02/26/2026
To The Women Before Us.
A while ago, I started reading about African and African American dress practices in the nineteenth and early twentieth centuries. And in times without number, I’ve seen evidence of black women as seamstresses, textile artisans, embroiderers, and even in remarkable ways, as fashion icons and innovators. Thankfully, scholars have documented these experiences, allowing us to better understand and appreciate their lives, expertise, and overall contribution to fashion, dress, and material history. In Black History Month, I choose to see the beauty, light, and contributions of these workers who, willingly and unwillingly, shaped black fashion thoughts and practices. African and African diasporic histories are intricately woven together by long transnational relations, and through garments women have told their stories of common grid and resistance better than traditional archives. As we boast of a common ground with deep respect for our cultural heritage, we owe it all to the women before us; the matriarchs who picked the cotton, spun and dyed the yarns, threaded the looms, wove the fabric, and sewed the garments. In most cases both women in Africa and the diaspora worked under unpleasant conditions and they have proven to be our precious gifts.

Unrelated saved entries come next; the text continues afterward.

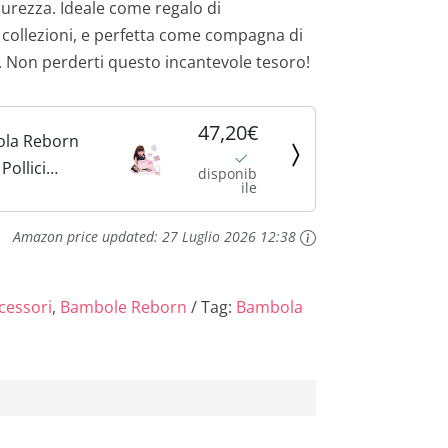
rezza. Ideale come regalo di
 collezioni, e perfetta come compagna di
e. Non perderti questo incantevole tesoro!
47,20€
ola Reborn
ollici
disponib
ile
Tutta in
bido Bello
Amazon price updated:
27 Luglio 2026 12:38
dormentata
 Fatto a
i Regali di
cessori
,
Bambole Reborn
Tag:
Bambola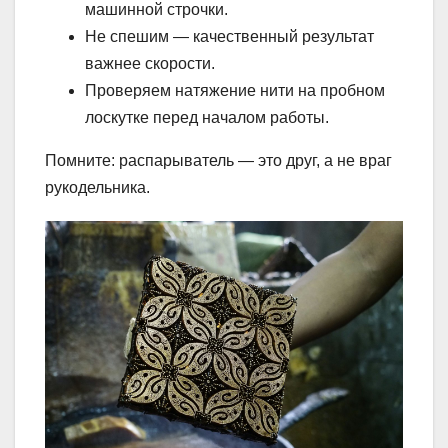
машинной строчки.
Не спешим — качественный результат
важнее скорости.
Проверяем натяжение нити на пробном
лоскутке перед началом работы.
Помните: распарыватель — это друг, а не враг
рукодельника.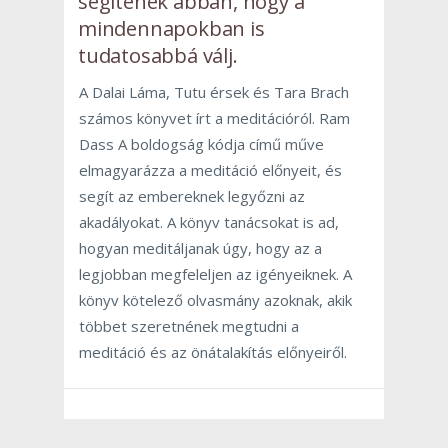
segítenek abban, hogy a
mindennapokban is
tudatosabbá válj.
A Dalai Láma, Tutu érsek és Tara Brach
számos könyvet írt a meditációról. Ram
Dass A boldogság kódja című műve
elmagyarázza a meditáció előnyeit, és
segít az embereknek legyőzni az
akadályokat. A könyv tanácsokat is ad,
hogyan meditáljanak úgy, hogy az a
legjobban megfeleljen az igényeiknek. A
könyv kötelező olvasmány azoknak, akik
többet szeretnének megtudni a
meditáció és az önátalakítás előnyeiről.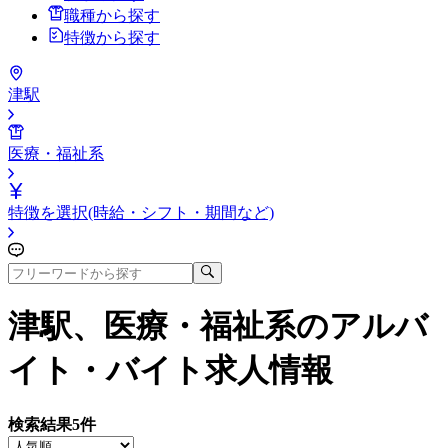
職種から探す
特徴から探す
津駅
医療・福祉系
特徴を選択(時給・シフト・期間など)
津駅、医療・福祉系
のアルバ
イト・バイト求人情報
検索結果
5
件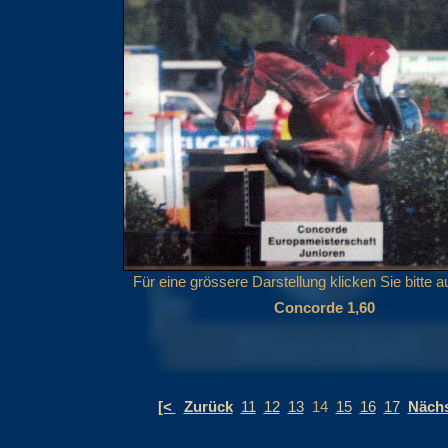
Für eine grössere Darstellung klicken Sie bitte au
Concorde 1,60
[<
Zurück
11
12
13
14
15
16
17
Näch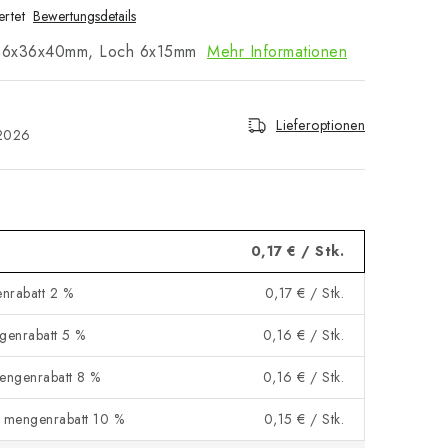
rtet
Bewertungsdetails
 36x36x40mm, Loch 6x15mm
Mehr Informationen
Lieferoptionen
.2026
0,17 €
/ Stk.
nrabatt 2 %
0,17 €
/ Stk.
genrabatt 5 %
0,16 €
/ Stk.
engenrabatt 8 %
0,16 €
/ Stk.
 mengenrabatt 10 %
0,15 €
/ Stk.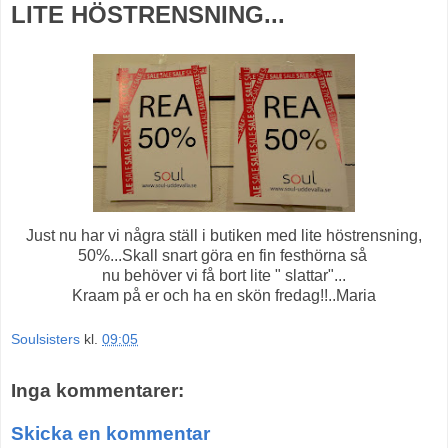
LITE HÖSTRENSNING...
Just nu har vi några ställ i butiken med lite höstrensning,
50%...Skall snart göra en fin festhörna så
nu behöver vi få bort lite " slattar"...
Kraam på er och ha en skön fredag!!..Maria
Soulsisters
kl.
09:05
Inga kommentarer:
Skicka en kommentar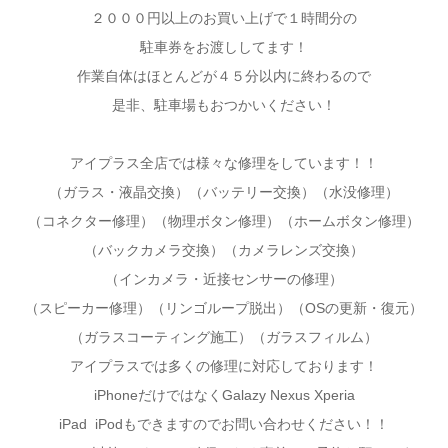
２０００円以上のお買い上げで１時間分の
駐車券をお渡ししてます！
作業自体はほとんどが４５分以内に終わるので
是非、駐車場もおつかいください！
アイプラス全店では様々な修理をしています！！
（ガラス・液晶交換）（バッテリー交換）（水没修理）
（コネクター修理）（物理ボタン修理）（ホームボタン修理）
（バックカメラ交換）（カメラレンズ交換）
（インカメラ・近接センサーの修理）
（スピーカー修理）（リンゴループ脱出）（OSの更新・復元）
（ガラスコーティング施工）（ガラスフィルム）
アイプラスでは多くの修理に対応しております！
iPhoneだけではなくGalazy Nexus Xperia
iPad iPodもできますのでお問い合わせください！！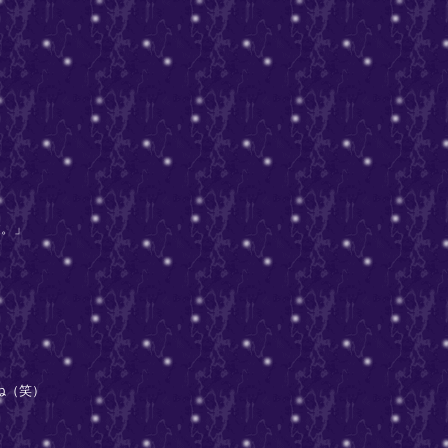
す。」
ね（笑）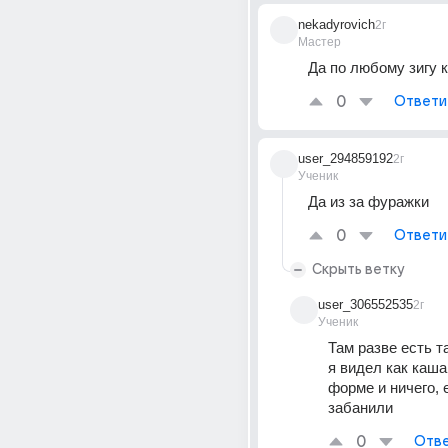
nekadyrovich
2г
Мастер
Да по любому зигу 
0
Ответи
user_294859192
2г
Ученик
Да из за фуражки
0
Ответи
Скрыть ветку
user_306552535
2г
Ученик
Там разве есть та
я видел как каша
форме и ничего, е
забанили
0
Отве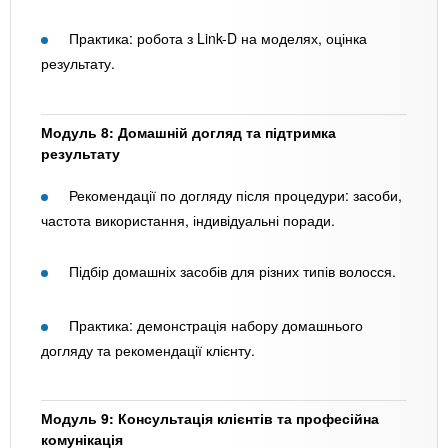
Практика: робота з Link-D на моделях, оцінка
результату.
Модуль 8: Домашній догляд та підтримка
результату
Рекомендації по догляду після процедури: засоби,
частота використання, індивідуальні поради.
Підбір домашніх засобів для різних типів волосся.
Практика: демонстрація набору домашнього
догляду та рекомендації клієнту.
Модуль 9: Консультація клієнтів та професійна
комунікація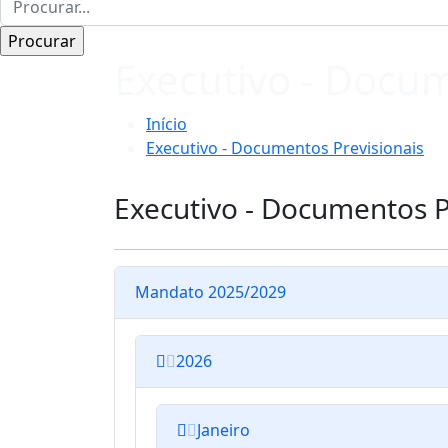
Executivo - Docum
Início
Executivo - Documentos Previsionais
Executivo - Documentos P
Mandato 2025/2029
2026
Janeiro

As a researcher and designer, agency comes to me in several ways. And it is through the passion and sense of duty that I have enacted a snippet of these stories with a smock fabric, distressed knitted fabric and embroidery. This creative project is an ode to the gift that gave and keeps giving, the gift that recorded our history in material form, and the gift that takes our history to the masses in unconventional ways. Thank you for keeping our dress practices safe, passing them on to our reach, and shaping our history in the process! To weavers, designers, and other garment workers who continue to provide us with contemporary contexts to hone our historical discussions, thank you for provoking our thoughts. Happy Black History!